→ **Data excerpts**
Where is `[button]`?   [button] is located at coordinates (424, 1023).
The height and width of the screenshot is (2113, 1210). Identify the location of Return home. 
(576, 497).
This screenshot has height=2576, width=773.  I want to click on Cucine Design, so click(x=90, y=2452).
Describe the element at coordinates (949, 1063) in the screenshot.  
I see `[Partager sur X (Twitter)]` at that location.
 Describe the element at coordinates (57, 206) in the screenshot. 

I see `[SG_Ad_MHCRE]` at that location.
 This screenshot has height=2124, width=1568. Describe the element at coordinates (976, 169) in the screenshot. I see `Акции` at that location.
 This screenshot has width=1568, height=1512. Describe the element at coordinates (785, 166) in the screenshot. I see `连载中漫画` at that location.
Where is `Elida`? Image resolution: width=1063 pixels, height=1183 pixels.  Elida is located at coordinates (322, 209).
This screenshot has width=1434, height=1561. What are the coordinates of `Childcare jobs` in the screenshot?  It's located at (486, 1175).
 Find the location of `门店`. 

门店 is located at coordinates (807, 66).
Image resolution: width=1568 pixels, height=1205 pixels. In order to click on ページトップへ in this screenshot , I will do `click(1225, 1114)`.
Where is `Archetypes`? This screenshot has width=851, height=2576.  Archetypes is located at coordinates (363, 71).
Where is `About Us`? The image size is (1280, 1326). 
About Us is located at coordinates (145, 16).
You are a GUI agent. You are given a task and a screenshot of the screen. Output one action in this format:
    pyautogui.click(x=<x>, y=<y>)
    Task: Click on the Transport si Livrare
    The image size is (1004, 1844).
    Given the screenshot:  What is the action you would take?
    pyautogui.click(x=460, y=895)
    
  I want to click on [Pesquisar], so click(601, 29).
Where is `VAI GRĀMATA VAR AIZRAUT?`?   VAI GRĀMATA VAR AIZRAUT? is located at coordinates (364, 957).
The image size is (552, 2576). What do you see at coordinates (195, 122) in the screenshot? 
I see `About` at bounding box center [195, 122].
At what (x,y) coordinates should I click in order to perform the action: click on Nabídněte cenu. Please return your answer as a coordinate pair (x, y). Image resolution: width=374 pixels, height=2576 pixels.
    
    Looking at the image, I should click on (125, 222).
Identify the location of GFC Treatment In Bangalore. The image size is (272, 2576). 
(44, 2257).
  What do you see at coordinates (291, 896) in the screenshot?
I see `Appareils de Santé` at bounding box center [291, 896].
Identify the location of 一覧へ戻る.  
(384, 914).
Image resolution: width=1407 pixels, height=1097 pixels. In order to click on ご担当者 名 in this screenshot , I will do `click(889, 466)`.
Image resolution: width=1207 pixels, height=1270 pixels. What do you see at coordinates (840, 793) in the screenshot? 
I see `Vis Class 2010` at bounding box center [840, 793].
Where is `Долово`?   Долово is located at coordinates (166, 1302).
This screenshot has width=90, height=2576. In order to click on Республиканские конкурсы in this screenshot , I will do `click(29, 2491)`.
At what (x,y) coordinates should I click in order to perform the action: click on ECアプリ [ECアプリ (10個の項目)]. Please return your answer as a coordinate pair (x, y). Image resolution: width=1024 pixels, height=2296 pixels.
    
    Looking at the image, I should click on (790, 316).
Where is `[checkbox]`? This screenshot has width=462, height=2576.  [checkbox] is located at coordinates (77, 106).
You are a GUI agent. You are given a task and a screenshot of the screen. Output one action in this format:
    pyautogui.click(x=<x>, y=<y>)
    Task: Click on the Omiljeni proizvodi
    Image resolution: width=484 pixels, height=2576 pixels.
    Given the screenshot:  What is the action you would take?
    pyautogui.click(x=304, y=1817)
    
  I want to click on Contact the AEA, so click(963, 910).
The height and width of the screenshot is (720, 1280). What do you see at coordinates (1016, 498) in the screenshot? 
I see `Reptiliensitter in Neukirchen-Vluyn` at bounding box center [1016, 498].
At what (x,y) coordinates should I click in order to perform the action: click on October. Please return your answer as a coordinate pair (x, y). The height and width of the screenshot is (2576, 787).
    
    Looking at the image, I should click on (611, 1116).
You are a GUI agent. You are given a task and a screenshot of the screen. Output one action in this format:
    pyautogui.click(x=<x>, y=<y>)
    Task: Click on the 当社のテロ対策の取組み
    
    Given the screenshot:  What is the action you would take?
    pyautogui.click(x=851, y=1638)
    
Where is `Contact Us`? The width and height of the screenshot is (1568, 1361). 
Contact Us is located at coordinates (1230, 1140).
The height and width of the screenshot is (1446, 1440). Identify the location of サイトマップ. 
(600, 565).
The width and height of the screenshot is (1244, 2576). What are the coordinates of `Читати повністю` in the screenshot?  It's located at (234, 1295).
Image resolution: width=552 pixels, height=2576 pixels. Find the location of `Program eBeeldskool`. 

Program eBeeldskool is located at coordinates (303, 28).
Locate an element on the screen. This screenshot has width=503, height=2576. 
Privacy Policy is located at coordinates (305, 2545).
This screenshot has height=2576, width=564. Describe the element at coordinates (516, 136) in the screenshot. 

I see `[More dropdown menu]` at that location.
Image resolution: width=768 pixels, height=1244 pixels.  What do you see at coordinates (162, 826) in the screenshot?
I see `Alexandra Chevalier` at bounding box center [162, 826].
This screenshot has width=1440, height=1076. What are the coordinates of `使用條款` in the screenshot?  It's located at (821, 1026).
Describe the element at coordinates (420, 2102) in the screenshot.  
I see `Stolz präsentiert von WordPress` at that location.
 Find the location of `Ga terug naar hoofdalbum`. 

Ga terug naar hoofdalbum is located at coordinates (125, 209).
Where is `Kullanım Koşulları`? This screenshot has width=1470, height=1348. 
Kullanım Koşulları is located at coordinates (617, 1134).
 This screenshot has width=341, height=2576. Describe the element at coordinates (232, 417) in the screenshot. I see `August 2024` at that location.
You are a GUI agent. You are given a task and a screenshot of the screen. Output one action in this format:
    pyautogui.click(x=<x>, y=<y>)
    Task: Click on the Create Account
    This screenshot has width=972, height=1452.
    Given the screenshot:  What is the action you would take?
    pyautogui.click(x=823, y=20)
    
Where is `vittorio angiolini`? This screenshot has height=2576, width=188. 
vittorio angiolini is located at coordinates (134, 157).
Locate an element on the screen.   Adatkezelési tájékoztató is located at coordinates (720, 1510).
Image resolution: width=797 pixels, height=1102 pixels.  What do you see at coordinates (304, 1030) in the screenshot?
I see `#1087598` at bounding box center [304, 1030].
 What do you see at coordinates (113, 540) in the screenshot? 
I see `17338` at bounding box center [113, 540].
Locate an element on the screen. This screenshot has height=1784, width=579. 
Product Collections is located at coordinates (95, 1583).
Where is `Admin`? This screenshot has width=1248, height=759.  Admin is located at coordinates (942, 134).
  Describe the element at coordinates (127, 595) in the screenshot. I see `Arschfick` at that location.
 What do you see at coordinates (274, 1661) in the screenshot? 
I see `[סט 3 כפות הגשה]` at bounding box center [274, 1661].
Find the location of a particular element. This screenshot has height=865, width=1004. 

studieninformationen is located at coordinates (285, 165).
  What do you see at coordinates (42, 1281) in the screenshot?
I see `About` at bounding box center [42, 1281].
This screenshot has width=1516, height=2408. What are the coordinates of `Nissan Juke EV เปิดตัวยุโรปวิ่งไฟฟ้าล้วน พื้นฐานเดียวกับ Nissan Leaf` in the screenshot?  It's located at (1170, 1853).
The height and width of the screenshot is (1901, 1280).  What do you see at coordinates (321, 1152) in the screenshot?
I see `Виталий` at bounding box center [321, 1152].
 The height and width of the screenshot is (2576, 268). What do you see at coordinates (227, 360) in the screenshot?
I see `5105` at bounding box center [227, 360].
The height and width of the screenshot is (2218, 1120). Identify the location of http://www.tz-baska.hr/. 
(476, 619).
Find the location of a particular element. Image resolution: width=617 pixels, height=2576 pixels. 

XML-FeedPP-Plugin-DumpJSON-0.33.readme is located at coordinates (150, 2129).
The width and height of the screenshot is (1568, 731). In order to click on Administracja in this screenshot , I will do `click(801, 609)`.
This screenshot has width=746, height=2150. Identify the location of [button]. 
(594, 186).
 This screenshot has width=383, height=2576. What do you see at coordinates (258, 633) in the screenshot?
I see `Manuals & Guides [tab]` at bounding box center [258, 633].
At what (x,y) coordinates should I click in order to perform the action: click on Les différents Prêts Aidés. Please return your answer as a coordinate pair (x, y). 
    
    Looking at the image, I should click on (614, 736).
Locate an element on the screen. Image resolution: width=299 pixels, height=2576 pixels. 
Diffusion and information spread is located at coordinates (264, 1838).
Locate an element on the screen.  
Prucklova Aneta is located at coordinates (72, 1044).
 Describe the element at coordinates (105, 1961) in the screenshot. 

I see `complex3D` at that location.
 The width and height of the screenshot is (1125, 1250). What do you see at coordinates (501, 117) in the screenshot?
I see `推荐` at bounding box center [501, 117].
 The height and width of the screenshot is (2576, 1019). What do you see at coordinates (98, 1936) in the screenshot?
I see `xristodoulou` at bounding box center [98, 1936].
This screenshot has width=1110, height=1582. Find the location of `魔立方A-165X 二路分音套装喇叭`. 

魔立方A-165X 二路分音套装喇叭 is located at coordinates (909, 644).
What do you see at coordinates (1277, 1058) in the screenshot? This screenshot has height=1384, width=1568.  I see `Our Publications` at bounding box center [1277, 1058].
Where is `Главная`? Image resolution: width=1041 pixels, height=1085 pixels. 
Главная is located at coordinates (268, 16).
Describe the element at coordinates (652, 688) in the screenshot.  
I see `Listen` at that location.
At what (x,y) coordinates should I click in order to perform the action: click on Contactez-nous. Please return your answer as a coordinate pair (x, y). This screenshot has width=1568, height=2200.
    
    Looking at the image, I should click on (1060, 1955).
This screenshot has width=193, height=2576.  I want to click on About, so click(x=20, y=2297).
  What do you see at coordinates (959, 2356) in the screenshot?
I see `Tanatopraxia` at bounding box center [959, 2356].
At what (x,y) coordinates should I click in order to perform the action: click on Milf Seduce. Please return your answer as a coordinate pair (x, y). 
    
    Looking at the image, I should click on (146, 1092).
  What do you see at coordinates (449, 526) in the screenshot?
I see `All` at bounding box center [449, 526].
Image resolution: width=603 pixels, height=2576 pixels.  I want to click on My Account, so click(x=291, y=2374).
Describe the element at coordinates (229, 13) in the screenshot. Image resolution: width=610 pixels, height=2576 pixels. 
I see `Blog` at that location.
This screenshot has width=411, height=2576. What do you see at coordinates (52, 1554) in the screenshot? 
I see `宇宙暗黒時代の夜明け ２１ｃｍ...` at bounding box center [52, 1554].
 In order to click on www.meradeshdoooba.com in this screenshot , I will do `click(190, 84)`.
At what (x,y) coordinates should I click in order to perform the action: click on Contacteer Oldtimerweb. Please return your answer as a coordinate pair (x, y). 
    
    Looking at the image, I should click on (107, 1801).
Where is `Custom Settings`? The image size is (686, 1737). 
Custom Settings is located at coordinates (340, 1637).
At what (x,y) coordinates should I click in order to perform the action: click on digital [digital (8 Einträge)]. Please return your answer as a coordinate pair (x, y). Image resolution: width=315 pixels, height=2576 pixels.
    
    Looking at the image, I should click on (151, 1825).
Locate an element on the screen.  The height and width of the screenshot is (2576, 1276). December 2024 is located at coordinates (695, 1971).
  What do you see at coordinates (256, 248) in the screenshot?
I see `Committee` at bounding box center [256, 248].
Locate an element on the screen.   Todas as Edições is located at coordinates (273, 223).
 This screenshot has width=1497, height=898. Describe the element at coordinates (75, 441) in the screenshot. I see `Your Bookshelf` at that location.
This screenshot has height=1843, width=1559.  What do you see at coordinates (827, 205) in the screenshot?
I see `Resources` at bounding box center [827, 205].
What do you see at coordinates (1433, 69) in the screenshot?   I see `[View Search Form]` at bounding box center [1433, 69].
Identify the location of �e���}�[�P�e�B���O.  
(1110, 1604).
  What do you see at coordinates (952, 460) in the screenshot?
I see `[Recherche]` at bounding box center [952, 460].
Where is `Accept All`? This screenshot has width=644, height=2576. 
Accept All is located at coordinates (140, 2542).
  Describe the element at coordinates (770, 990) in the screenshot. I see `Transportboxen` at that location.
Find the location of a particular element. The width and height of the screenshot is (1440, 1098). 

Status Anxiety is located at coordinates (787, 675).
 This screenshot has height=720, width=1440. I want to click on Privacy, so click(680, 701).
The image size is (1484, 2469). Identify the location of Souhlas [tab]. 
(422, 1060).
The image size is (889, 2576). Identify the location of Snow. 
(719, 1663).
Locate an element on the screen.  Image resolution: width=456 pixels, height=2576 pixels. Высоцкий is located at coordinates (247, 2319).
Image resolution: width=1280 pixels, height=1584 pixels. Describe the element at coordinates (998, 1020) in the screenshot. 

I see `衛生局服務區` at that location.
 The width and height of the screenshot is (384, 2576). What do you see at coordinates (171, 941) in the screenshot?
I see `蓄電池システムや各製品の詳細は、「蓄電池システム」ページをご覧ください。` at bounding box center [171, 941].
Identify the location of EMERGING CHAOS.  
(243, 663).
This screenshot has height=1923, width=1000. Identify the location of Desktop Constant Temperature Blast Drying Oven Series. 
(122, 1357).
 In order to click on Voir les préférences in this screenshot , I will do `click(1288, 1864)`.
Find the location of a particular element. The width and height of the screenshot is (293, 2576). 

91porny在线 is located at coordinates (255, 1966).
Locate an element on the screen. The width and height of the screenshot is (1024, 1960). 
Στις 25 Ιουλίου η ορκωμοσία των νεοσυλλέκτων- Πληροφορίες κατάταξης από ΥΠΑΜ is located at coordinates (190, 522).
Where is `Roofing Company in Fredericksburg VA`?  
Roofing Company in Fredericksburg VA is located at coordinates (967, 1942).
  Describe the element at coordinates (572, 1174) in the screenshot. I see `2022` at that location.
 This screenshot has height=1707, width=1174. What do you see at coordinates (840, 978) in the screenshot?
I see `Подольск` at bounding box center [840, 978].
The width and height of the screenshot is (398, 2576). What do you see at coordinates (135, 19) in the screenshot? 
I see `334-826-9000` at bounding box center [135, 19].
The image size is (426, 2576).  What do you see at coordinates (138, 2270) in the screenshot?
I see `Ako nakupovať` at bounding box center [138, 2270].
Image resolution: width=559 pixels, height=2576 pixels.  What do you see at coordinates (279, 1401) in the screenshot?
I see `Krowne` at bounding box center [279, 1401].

→ **What is expected**
For the word "Account", go through the records and show each line that carries it.

→ **Finished exercise**
    Task: Click on the Create Account
Image resolution: width=603 pixels, height=2576 pixels.  I want to click on My Account, so click(x=291, y=2374).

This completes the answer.